Kellogg and Cartoon go long on prizing for back-to-school event

Kellogg and Cartoon Network have hooked up to run a two-tiered promo for back-to-school that will be splashed on more than 100 million packages of Kellogg’s cereals and snack products from June until the end of December. In the arena of instant-win gratification, five DVD-ROMs featuring original Cartoon episodes, bloopers, games, wallpaper and music videos based on Scooby-Doo, The Powerpuff Girls, Dexter, Johnny Bravo and Codename: Kids Next Door will be distributed free in boxes of Kellog’s cereal and Pop Tarts. Then kids can enter a sweepstakes for a grand-prize package that includes a Mazda MPV customized to resemble the Scooby-Doo Mystery Machine, a one-week California vacation for four from Alaska Airlines, Dell computers and DJ digital music players and Xbox systems and games. Cartoon will support the ‘Kellogg’s Toon Tour of Mysteries’ with a 30-second spot, a national FSI drop in June, a mini-site on www.cartoonnetwork.com and in-store POS materials.

Privacy advocates seek to hamper list-dependent kids marketing

Two lawmakers in the U.S. have floated a bill to the Senate that would prohibit corporations from using data obtained about children under the age of 16 for marketing purposes without parental permission.
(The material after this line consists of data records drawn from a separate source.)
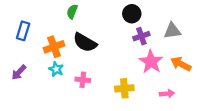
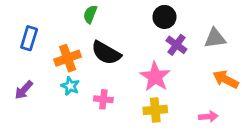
purple cross: (141, 36) -> (176, 45), turned -35
pink star: (151, 62) -> (155, 77), moved

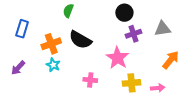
purple cross: (176, 45) -> (134, 34), turned 35
orange arrow: (226, 79) -> (171, 60), turned 102
pink cross: (103, 99) -> (90, 80), moved
yellow cross: (155, 110) -> (131, 83), moved

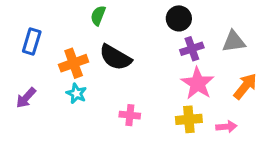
pink star: (117, 58) -> (198, 83), moved

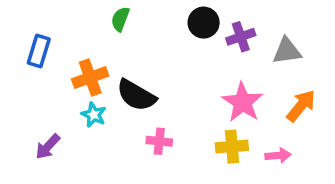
black circle: (179, 18) -> (204, 23), moved
purple cross: (192, 49) -> (241, 37), moved
black semicircle: (115, 57) -> (136, 95), moved
purple arrow: (26, 98) -> (48, 147), moved

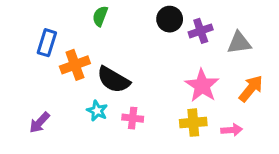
blue rectangle: (39, 51) -> (47, 43), moved
cyan star: (94, 115) -> (97, 111), moved

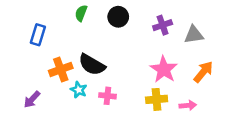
black circle: (170, 19) -> (118, 17), moved
orange cross: (75, 65) -> (61, 69), moved

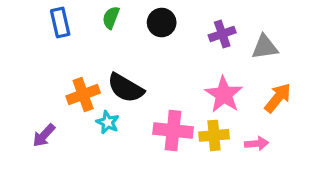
blue rectangle: (38, 35) -> (60, 23), moved, turned -30
pink cross: (107, 96) -> (173, 130), moved, size x1.6

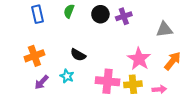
purple cross: (222, 34) -> (124, 16), moved
black semicircle: (126, 88) -> (78, 55), size x0.7
orange cross: (83, 95) -> (34, 56), moved
purple arrow: (44, 135) -> (42, 82), moved

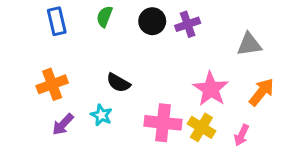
yellow cross: (133, 84) -> (201, 127), turned 36
pink arrow: (159, 89) -> (242, 135), turned 120

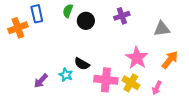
black circle: (152, 21) -> (86, 21), moved
black semicircle: (118, 83) -> (82, 64), moved
orange cross: (52, 84) -> (18, 28), moved

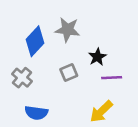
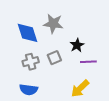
blue diamond: (35, 41) -> (28, 33), turned -60
gray cross: (22, 78) -> (31, 62), moved, turned 35

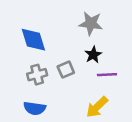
gray star: (53, 24) -> (91, 23), moved

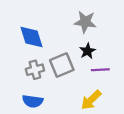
gray square: (66, 70) -> (62, 65), size x1.5

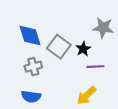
gray star: (85, 22) -> (103, 28), moved
gray square: (62, 65) -> (59, 47), moved, turned -30

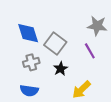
black star: (83, 49) -> (61, 69), moved
purple line: (95, 67) -> (90, 51), moved, turned 63

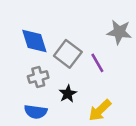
purple line: (90, 51) -> (97, 63), moved
black star: (61, 69) -> (68, 94), moved

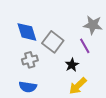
purple line: (97, 63) -> (85, 46), moved
black star: (68, 94) -> (72, 65), moved

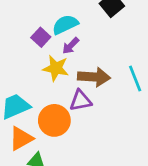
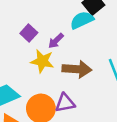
cyan semicircle: (65, 25) -> (82, 20), moved
purple triangle: (81, 101) -> (65, 103), moved

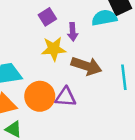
purple arrow: (56, 41) -> (73, 32), turned -63
yellow star: (42, 61) -> (54, 49), turned -30

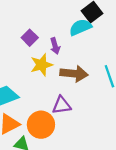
orange circle: (40, 96) -> (41, 125), moved

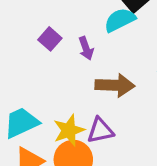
yellow star: (41, 65) -> (69, 130), moved

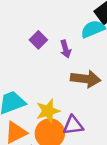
purple triangle: (100, 130) -> (73, 125), moved

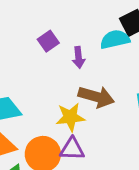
yellow star: (48, 111) -> (70, 117), moved

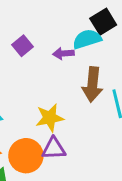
purple arrow: (79, 57) -> (63, 53), moved, turned 96
brown arrow: (96, 97) -> (92, 85), moved, turned 84

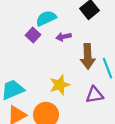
cyan semicircle: (87, 39) -> (46, 18), moved
purple triangle: (54, 149) -> (95, 95), moved

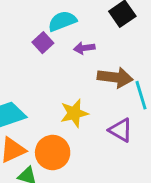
brown arrow: (88, 56) -> (115, 77), turned -85
purple triangle: (95, 95) -> (121, 130), turned 36

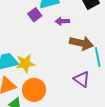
yellow star: (74, 113) -> (25, 63), moved

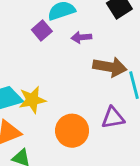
purple triangle: (82, 79) -> (113, 118), turned -42
orange circle: (34, 90) -> (72, 131), moved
Senators Ron Wyden and Ted Stevens introduced the Children’s Listbroker Privacy Act (also known as S21.60) in March to limit the sale or lease of targeted lists that include info like children’s names, addresses, age, ethnicity, religion and hobbies. Federal laws that already restrict the collection and disclosure of children’s data include the Children’s Online Privacy Protection Act for under-13s and No Child Left Behind’s Family Educational Rights and Privacy Act (which prohibits the release of school records), but the Senators argue these laws don’t cover commercial list brokers. Senator Wyden says this privacy bill will prevent corporate marketers from selling goods to kids via mail, phone and e-mail. It’s still up in the air when the bill will be voted on.